More St Patrick's Day green food links on Green Gourmet Giraffe 

More St Patrick's Day recipes on blogs elsewhere:
Colcannon casserole - VegHog
Irish goldrush cupcakes - Laws of the Kitchen
Shamrock cookies - Allotment to Kitchen
St Patrick's Day healthy snack board - Eating by Elaine
Vegan Guinness triple chocolate brownies - Wallflower Kitchen

St Patrick's Day Shamrock Cupcakes

Green cupcakes
Buttercream icing
Fondant shamrock
Green sprinkles

Cupcakes, buttercream and fondant shamrocks can all be made the day before.  Pipe the buttercream onto the cupcakes to make a small swirl that still leaves some of the green cupcake visible.  Place a shamrock on top.  Sprinkle with green sprinkles.  I tried making some small green dots with fondant to place in the buttercream but never had time to experiment with placing them neatly.

Green cupcakes
Adapted from Kidspot via Green Gourmet Giraffe
Makes 12-16

125g butter
3/4 cup sugar
2 eggs
1 tsp vanilla extract
1 tsp green food dye (I used Queens)
1 cup milk
2 cups self-raising flour

Cream butter and sugar.  Add eggs, vanilla and green food dye.  Beat until smooth.  Fold in half the milk and half the flour and then repeat with remaining milk and flour.  Spoon into pattypan cups or a greased pattypan (or muffin or cupcake) tray.  Bake at 180 C for 12 to 15 minutes or until golden brown and a skewer inserted in the middle comes out clean.


250g butter, softened
500g icing sugar
1-2 tbsp milk

Using electric beaters, beat butter til creamy.  Gradually beat in icing sugar.  By the time I added all icing sugar, it was like tiny pebbles.  Beat in a tablespoon of milk at a time until the mixture is creamy.

Fondant Shamrocks

White fondant
Green food colouring (the good thick stuff)
Icing sugar for rolling out and shaping

Take a chunk of white fondant about 8 x 5 x 5cm.  I dabbed on a good thick green food dye (because I did not want to dilute the fondant too much) and kneaded it to make the fondant green.
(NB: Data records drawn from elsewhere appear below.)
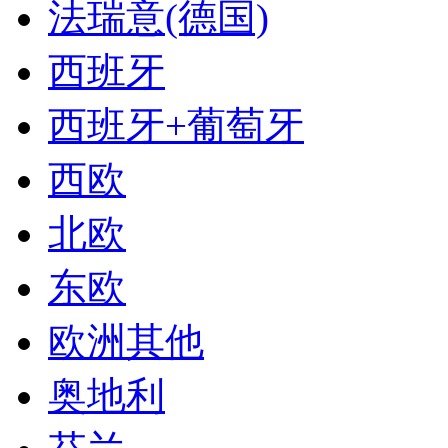
法瑞意(德国)
西班牙
西班牙+葡萄牙
西欧
北欧
东欧
欧洲其他
奥地利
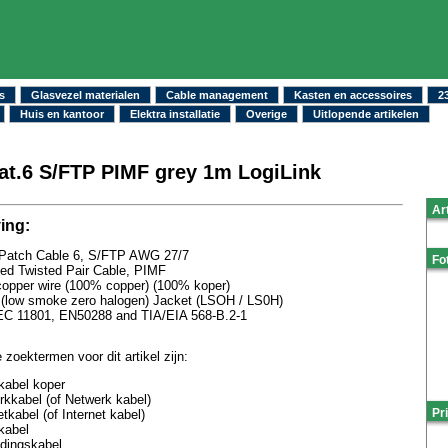
s
Glasvezel materialen
Cable management
Kasten en accessoires
2
Huis en kantoor
Elektra installatie
Overige
Uitlopende artikelen
at.6 S/FTP PIMF grey 1m LogiLink
Ar
ing:
Patch Cable 6, S/FTP AWG 27/7
Fo
ded Twisted Pair Cable, PIMF
copper wire (100% copper) (100% koper)
(low smoke zero halogen) Jacket (LSOH / LS0H)
EC 11801, EN50288 and TIA/EIA 568-B.2-1
 zoektermen voor dit artikel zijn:
kabel koper
kkabel (of Netwerk kabel)
Pri
etkabel (of Internet kabel)
kabel
ndingskabel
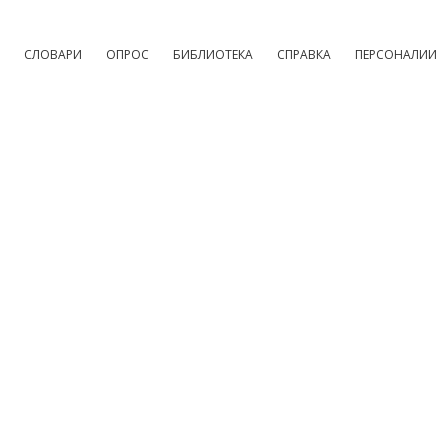
СЛОВАРИ
ОПРОС
БИБЛИОТЕКА
СПРАВКА
ПЕРСОНАЛИИ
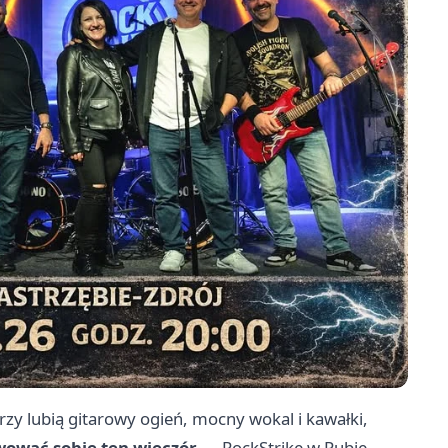
órzy lubią gitarowy ogień, mocny wokal i kawałki,
wować sobie ten wieczór
— RockStrike w Pubie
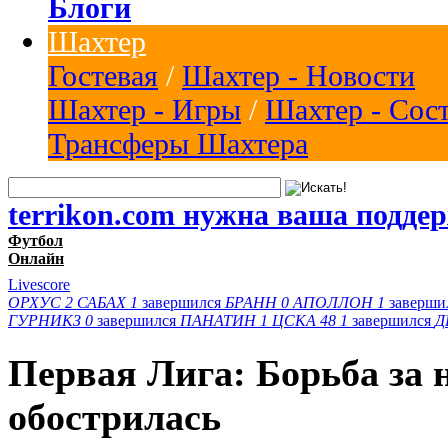
Блоги
Шахтер
Гостевая
/
Шахтер - Новости
Шахтер - Игры
/
Шахтер - Сос
Трансферы Шахтера
terrikon.com нужна ваша подде
Футбол
Онлайн
Livescore
ОРХУС
2
САБАХ
1
завершился
БРАНН
0
АПОЛЛОН
1
заверши
ГУРНИКЗ
0
завершился
ПАНАТИН
1
ЦСКА 48
1
завершился
Д
Первая Лига: Борьба за
обострилась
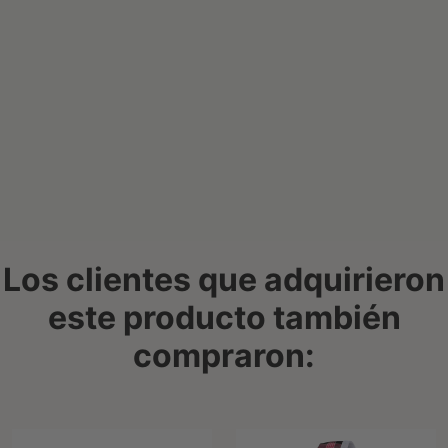
Los clientes que adquirieron
este producto también
compraron:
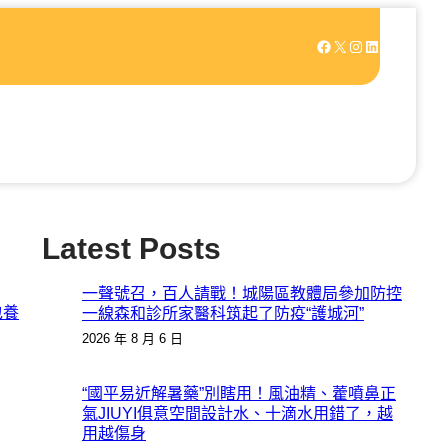
Facebook
X
Instagram
LinkedIn
Latest Posts
一聲號召，百人請戰！城陽區教體局參加防控
包養
一線森和診所家醫科筑起了防疫“護城河”
2026 年 8 月 6 日
“國平易近解暑藥”別瞎用！風油精、藿噴鼻正
氣JIUYI俱意空間設計水、十滴水用錯了，越
用越傷身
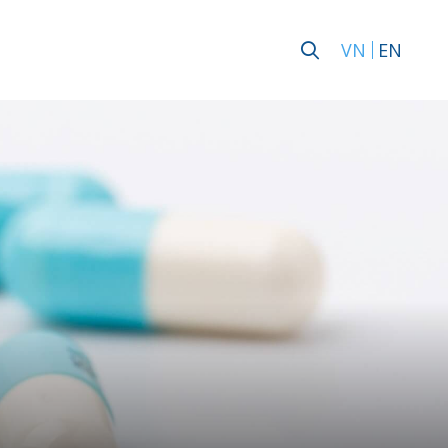
VN
EN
Lightly dust a board with icing sugar.  Roll out the fondant to be 2-3mm thick, turning it over once or twice while you roll so it does not get too sticky.

Cut out a circle of fondant.  (My cutters are about 2-3cm in diameter.)  Put the remaining fondant in an airtight container to prevent it drying out while you shape each shamrock.  Have a little icing sugar at hand to rub on hands if fondant is at all sticky but only use a little to avoid having it all over fondant and leaving white spots.

Cut four lines equally spaced from near the middle.  Cut three of the quarters into thinner wedges by shaving off a little either side.  Shape each of the three wedges into a shamrock leaf shape.  I did some of these with making a small dint with my round cutter and the using my hands but found it easier to find a wavy cutter (a mini gingerbread man cutter worked as in the step by step photos) and use to cut some shape to found the corners as well as make a little dent in the middle before final shaping with my hands.  Then cut the fourth quarter to be a stem a little thinner at the top than the bottom.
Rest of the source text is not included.